SOURCE INFORMATION
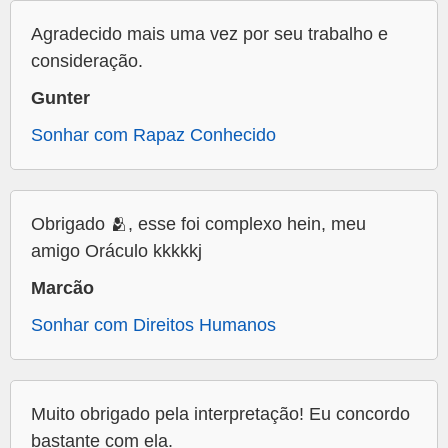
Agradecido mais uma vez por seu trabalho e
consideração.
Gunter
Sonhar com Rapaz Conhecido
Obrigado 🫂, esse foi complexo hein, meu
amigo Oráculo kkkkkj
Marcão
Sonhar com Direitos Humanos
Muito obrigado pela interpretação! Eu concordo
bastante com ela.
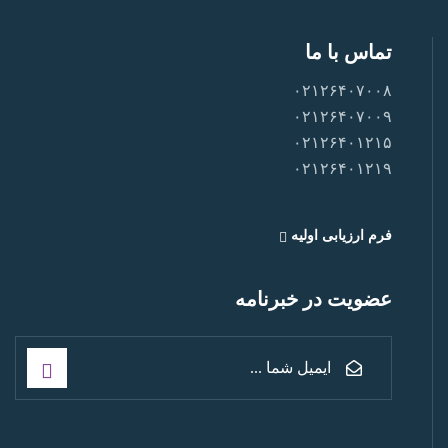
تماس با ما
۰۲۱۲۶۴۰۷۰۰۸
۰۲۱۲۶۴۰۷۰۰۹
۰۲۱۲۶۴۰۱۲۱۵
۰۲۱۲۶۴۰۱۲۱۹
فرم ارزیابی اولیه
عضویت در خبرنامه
==
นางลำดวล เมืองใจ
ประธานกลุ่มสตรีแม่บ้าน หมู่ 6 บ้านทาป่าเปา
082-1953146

YOUR TASK
Read the listing. Copy each line that has the word "Sonhar" in it.

OUTPUT BELOW
Sonhar com Rapaz Conhecido
Sonhar com Direitos Humanos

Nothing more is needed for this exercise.